Saved data entries:
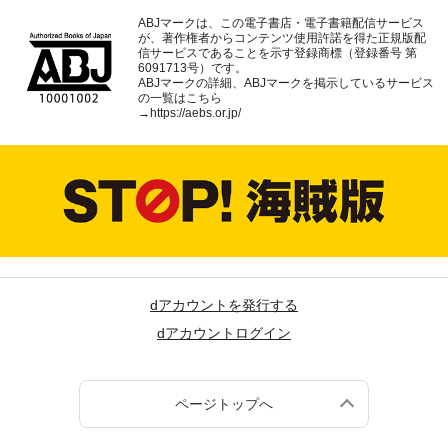
ABJマークは、この電子書店・電子書籍配信サービス
が、著作権者からコンテンツ使用許諾を得た正規版配
信サービスであることを示す登録商標（登録番号 第
6091713号）です。
ABJマークの詳細、ABJマークを掲示しているサービス
の一覧はこちら
→
https://aebs.or.jp/
dアカウントを発行する
dアカウントログイン
ページトップへ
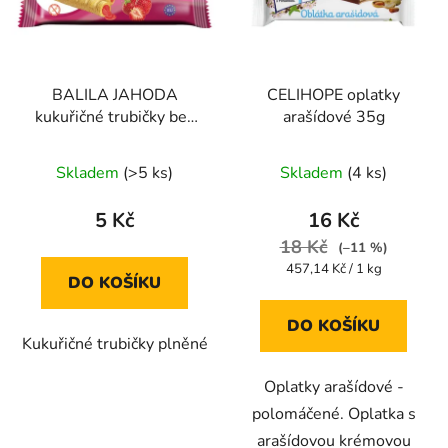
BALILA JAHODA
CELIHOPE oplatky
kukuřičné trubičky bez
arašídové 35g
lepku 18g
Průměrné
Průměrné
Skladem
(>5 ks)
Skladem
(4 ks)
hodnocení
hodnocení
produktu
produktu
5 Kč
16 Kč
je
je
18 Kč
(–11 %)
5,0
5,0
Měrná
457,14 Kč / 1 kg
DO KOŠÍKU
cena:
z
z
5
5
DO KOŠÍKU
Kukuřičné trubičky plněné
hvězdiček.
hvězdiček.
Oplatky arašídové -
polomáčené. Oplatka s
arašídovou krémovou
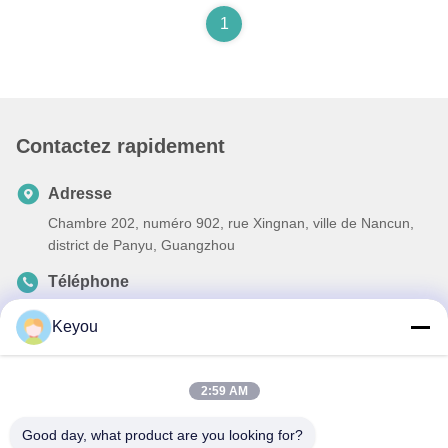
1
Contactez rapidement
Adresse
Chambre 202, numéro 902, rue Xingnan, ville de Nancun,
district de Panyu, Guangzhou
Téléphone
86--19926076463
Keyou
E-mail
Lee20020705@outlook.com
2:59 AM
Good day, what product are you looking for?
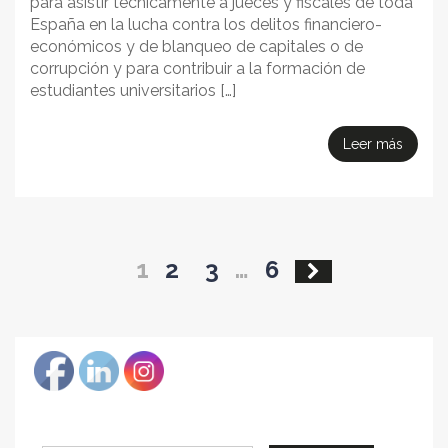
para asistir técnicamente a jueces y fiscales de toda
España en la lucha contra los delitos financiero-
económicos y de blanqueo de capitales o de
corrupción y para contribuir a la formación de
estudiantes universitarios […]
Leer más
Paginación
1
2
3
…
6
de
entradas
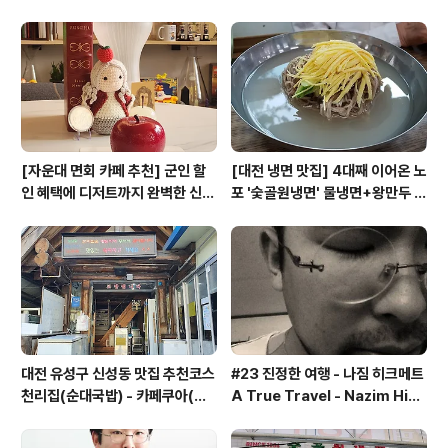
쿠아'
[자운대 면회 카페 추천] 군인 할
[대전 냉면 맛집] 4대째 이어온 노
인 혜택에 디저트까지 완벽한 신성
포 '숯골원냉면' 물냉면+왕만두 조
동 카페쿠아(Cafe QUA)
합& 식후 필수 코스 '카페 쿠아'
대전 유성구 신성동 맛집 추천코스
#23 진정한 여행 - 나짐 히크메트
천리집(순대국밥) - 카페쿠아(커
A True Travel - Nazim Hik
피)
met - 기업가정신 세계일주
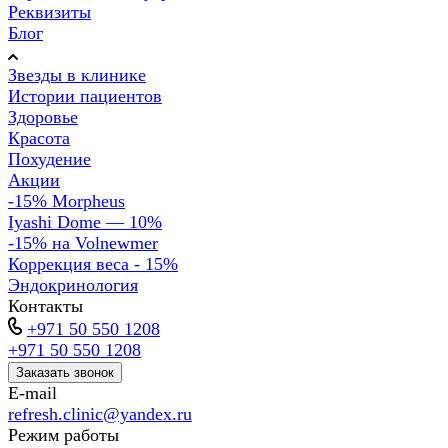
Реквизиты
Блог
Звезды в клинике
Истории пациентов
Здоровье
Красота
Похудение
Акции
-15% Morpheus
Iyashi Dome — 10%
-15% на Volnewmer
Коррекция веса - 15%
Эндокринология
Контакты
+971 50 550 1208
+971 50 550 1208
Заказать звонок
E-mail
refresh.clinic@yandex.ru
Режим работы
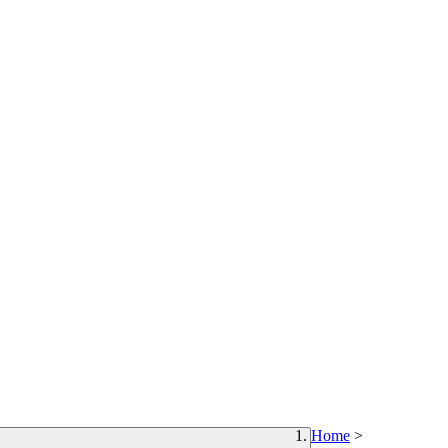
Home
>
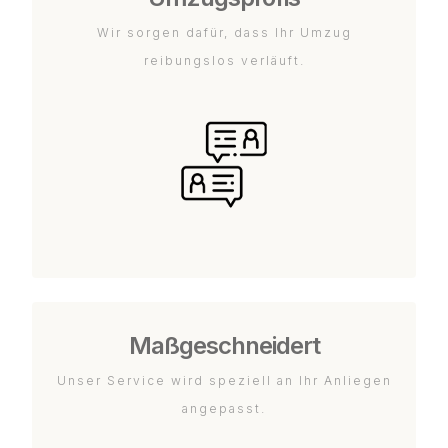
Wir sorgen dafür, dass Ihr Umzug
reibungslos verläuft.
Maßgeschneidert
Unser Service wird speziell an Ihr Anliegen
angepasst.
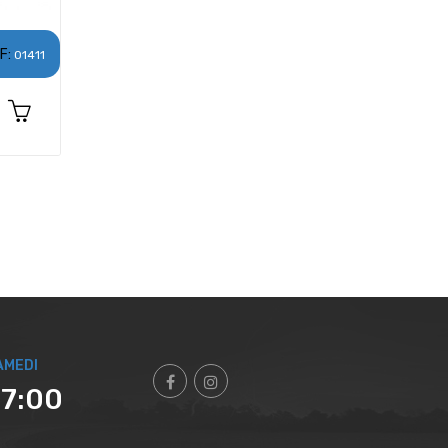
F:
01411
AMEDI
17:00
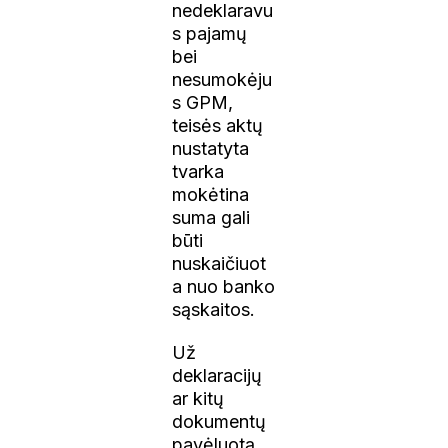
nedeklaravu
s pajamų
bei
nesumokėju
s GPM,
teisės aktų
nustatyta
tvarka
mokėtina
suma gali
būti
nuskaičiuot
a nuo banko
sąskaitos.
Už
deklaracijų
ar kitų
dokumentų
pavėluotą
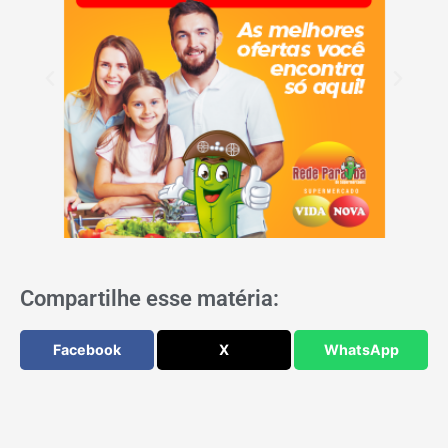
Compartilhe esse matéria:
Facebook
X
WhatsApp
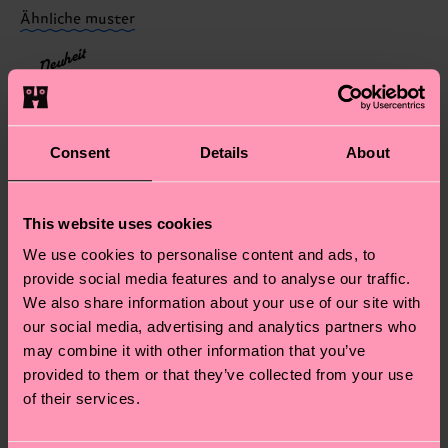
dass es sich hierbei um einen Richtwert handelt
Ähnliche muster
und die genaue Lieferzeit von der lokalen Post in
Neuheit
deinem Land abhängt.
Du hast Fragen zu einer Retoure? In unserem
Hilfebereich im Artikel
Retouren
findest du die
Consent
Details
About
am häufigsten gestellten Fragen.
This website uses cookies
We use cookies to personalise content and ads, to
provide social media features and to analyse our traffic.
We also share information about your use of our site with
our social media, advertising and analytics partners who
may combine it with other information that you’ve
provided to them or that they’ve collected from your use
of their services.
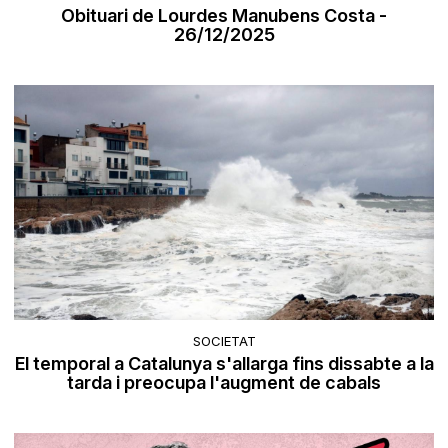
Obituari de Lourdes Manubens Costa -
26/12/2025
SOCIETAT
El temporal a Catalunya s'allarga fins dissabte a la
tarda i preocupa l'augment de cabals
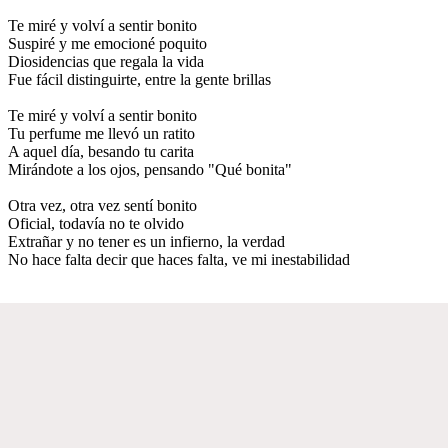
Te miré y volví a sentir bonito
Suspiré y me emocioné poquito
Diosidencias que regala la vida
Fue fácil distinguirte, entre la gente brillas
Te miré y volví a sentir bonito
Tu perfume me llevó un ratito
A aquel día, besando tu carita
Mirándote a los ojos, pensando "Qué bonita"
Otra vez, otra vez sentí bonito
Oficial, todavía no te olvido
Extrañar y no tener es un infierno, la verdad
No hace falta decir que haces falta, ve mi inestabilidad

Activity: Before copying the data, remove the pictures. Then repeat the rest exactly.

Exercise output:
ABJマークは、この電子書店・電子書籍配信サービス
が、著作権者からコンテンツ使用許諾を得た正規版配
信サービスであることを示す登録商標（登録番号 第
6091713号）です。
ABJマークの詳細、ABJマークを掲示しているサービス
の一覧はこちら
→
https://aebs.or.jp/
dアカウントを発行する
dアカウントログイン
ページトップへ
BALILA JAHODA
CELIHOPE oplatky
kukuřičné trubičky bez
arašídové 35g
lepku 18g
Průměrné
Průměrné
Skladem
(>5 ks)
Skladem
(4 ks)
hodnocení
hodnocení
produktu
produktu
5 Kč
16 Kč
je
je
18 Kč
(–11 %)
5,0
5,0
Měrná
457,14 Kč / 1 kg
DO KOŠÍKU
cena:
z
z
5
5
DO KOŠÍKU
Kukuřičné trubičky plněné
hvězdiček.
hvězdiček.
Oplatky arašídové -
polomáčené. Oplatka s
arašídovou krémovou
1
Contactez rapidement
Adresse
Chambre 202, numéro 902, rue Xingnan, ville de Nancun,
district de Panyu, Guangzhou
Téléphone
86--19926076463
Keyou
E-mail
Lee20020705@outlook.com
2:59 AM
Good day, what product are you looking for?
para asistir técnicamente a jueces y fiscales de toda
España en la lucha contra los delitos financiero-
económicos y de blanqueo de capitales o de
corrupción y para contribuir a la formación de
estudiantes universitarios […]
Leer más
Paginación
1
2
3
…
6
de
entradas
쿠아'
[자운대 면회 카페 추천] 군인 할
[대전 냉면 맛집] 4대째 이어온 노
인 혜택에 디저트까지 완벽한 신성
포 '숯골원냉면' 물냉면+왕만두 조
동 카페쿠아(Cafe QUA)
합& 식후 필수 코스 '카페 쿠아'
대전 유성구 신성동 맛집 추천코스
#23 진정한 여행 - 나짐 히크메트
천리집(순대국밥) - 카페쿠아(커
A True Travel - Nazim Hik
피)
met - 기업가정신 세계일주
Реквизиты
Блог
Звезды в клинике
Истории пациентов
Здоровье
Красота
Похудение
Акции
-15% Morpheus
Iyashi Dome — 10%
-15% на Volnewmer
Коррекция веса - 15%
Эндокринология
Контакты
+971 50 550 1208
+971 50 550 1208
Заказать звонок
E-mail
refresh.clinic@yandex.ru
Режим работы
Home
>
Wir sorgen dafür, dass Ihr Umzug
reibungslos verläuft.
Maßgeschneidert
Unser Service wird speziell an Ihr Anliegen
angepasst.
F:
01411
AMEDI
17:00
nedeklaravu
s pajamų
bei
nesumokėju
s GPM,
teisės aktų
nustatyta
tvarka
mokėtina
suma gali
būti
nuskaičiuot
a nuo banko
sąskaitos.
Už
deklaracijų
ar kitų
dokumentų
pavėluotą
Compartilhe esse matéria:
Facebook
X
WhatsApp
dass es sich hierbei um einen Richtwert handelt
Ähnliche muster
und die genaue Lieferzeit von der lokalen Post in
Neuheit
deinem Land abhängt.
Du hast Fragen zu einer Retoure? In unserem
Hilfebereich im Artikel
Retouren
findest du die
Consent
Details
About
am häufigsten gestellten Fragen.
This website uses cookies
We use cookies to personalise content and ads, to
provide social media features and to analyse our traffic.
We also share information about your use of our site with
our social media, advertising and analytics partners who
may combine it with other information that you’ve
provided to them or that they’ve collected from your use
of their services.
Obituari de Lourdes Manubens Costa -
26/12/2025
SOCIETAT
El temporal a Catalunya s'allarga fins dissabte a la
tarda i preocupa l'augment de cabals
Te miré y volví a sentir bonito
Suspiré y me emocioné poquito
Diosidencias que regala la vida
Fue fácil distinguirte, entre la gente brillas
Te miré y volví a sentir bonito
Tu perfume me llevó un ratito
A aquel día, besando tu carita
Mirándote a los ojos, pensando "Qué bonita"
Otra vez, otra vez sentí bonito
Oficial, todavía no te olvido
Extrañar y no tener es un infierno, la verdad
No hace falta decir que haces falta, ve mi inestabilidad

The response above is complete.